O próprio ministro da Saúde, Barjas Negri, será o responsável pela operação de hoje. Ontem, ele fez um pronunciamento na TV pedindo que a população faça sua parte na luta contra os focos do mosquito. O ministério tem insistido que, sem a ajuda da população, será impossível acabar com a doença, já que 90% dos focos estão dentro dos domicílios.
Hoje, às 9 horas, Negri participa da abertura dos trabalhos em uma cerimônia na Quinta da Boa Vista, localizada em uma das regiões da cidade mais infestadas pelo mosquito.

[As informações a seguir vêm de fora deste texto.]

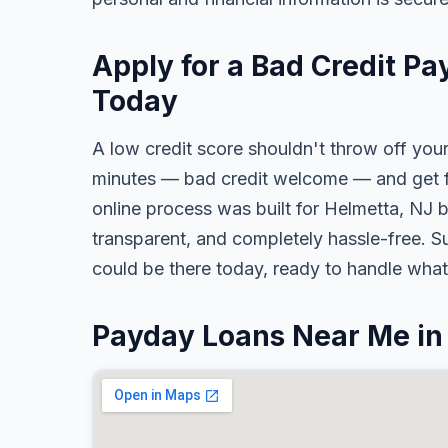
Apply for a Bad Credit Pa
Today
A low credit score shouldn't throw off your
minutes — bad credit welcome — and get fa
online process was built for Helmetta, NJ b
transparent, and completely hassle-free. S
could be there today, ready to handle wha
Payday Loans Near Me in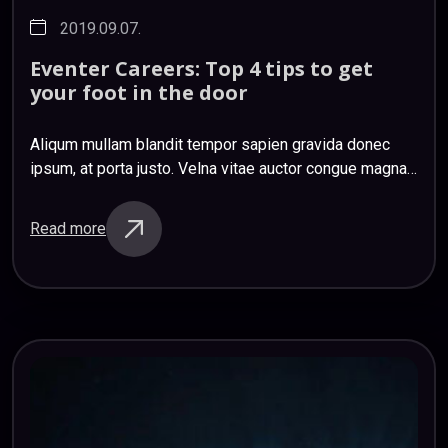
2019.09.07.
Eventer
Careers:
Top
4
tips
to
get
your
foot
in
the
door
Aliqum mullam blandit tempor sapien gravida donec
ipsum, at porta justo. Velna vitae auctor congue magna
nihil impedit ligula risus. Mauris donec ociis et magnis
sapien etiam sapien sem sagittis…
Read more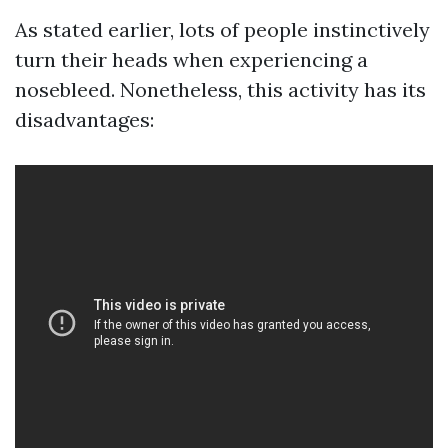
As stated earlier, lots of people instinctively
turn their heads when experiencing a
nosebleed. Nonetheless, this activity has its
disadvantages: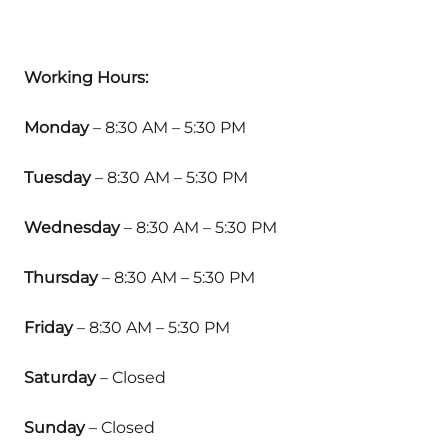
Working Hours:
Monday
– 8:30 AM – 5:30 PM
Tuesday
– 8:30 AM – 5:30 PM
Wednesday
– 8:30 AM – 5:30 PM
Thursday
– 8:30 AM – 5:30 PM
Friday
– 8:30 AM – 5:30 PM
Saturday
– Closed
Sunday
– Closed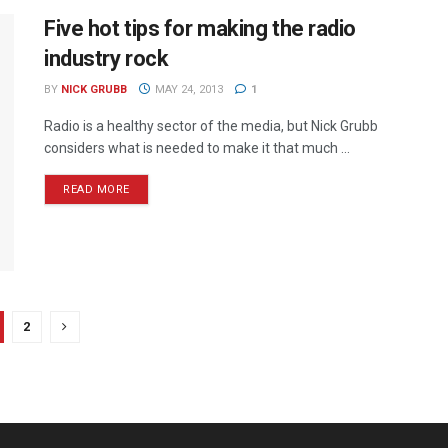
Five hot tips for making the radio
industry rock
BY
NICK GRUBB
MAY 24, 2013
1
Radio is a healthy sector of the media, but Nick Grubb
considers what is needed to make it that much ...
READ MORE
2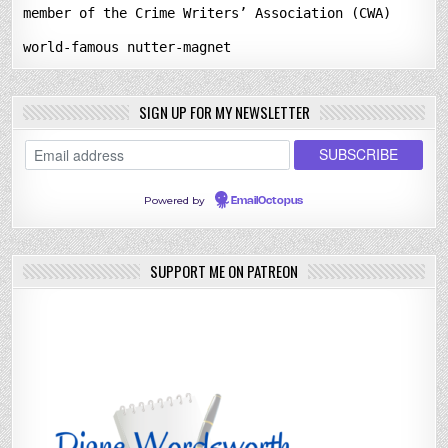
member of the Crime Writers’ Association (CWA)
world-famous nutter-magnet
SIGN UP FOR MY NEWSLETTER
Powered by
EmailOctopus
SUPPORT ME ON PATREON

Deverão participar do dia D militares do Exército e Marinha, bombeiros, agentes de saúde municipais e estaduais, defesa civil, voluntários de associações de moradores, Viva Rio, Igreja Católica, escolas de samba e até universidades. É importante que o trabalho para acabar com o mosquito seja permanente e aconteça sempre, mas tenho certeza que o dia D vai ajudar na queda da doença, afirmou o secretário estadual de Saúde, Gilson Cantarino.
Para o secretário, ainda é cedo para prever uma queda na epidemia. O calor e as chuvas de março são dois fatores que ajudam na reprodução do Aedes aegypti. Por isso, não podemos achar que já ganhamos a guerra, declarou.
O trabalho contra a dengue no Rio não acaba hoje. Na segunda-feira, os 1.300 militares e mais os 1.044 agentes da Funasa (deslocados de outras regiões para o Rio desde fevereiro) continuam visitando casas e prédios. A previsão do ministério é que esses 2.344 homens mantenham suas atividades no Estado por, pelo menos, mais 30 dias e, nesse período, visitem 1 milhão de residências.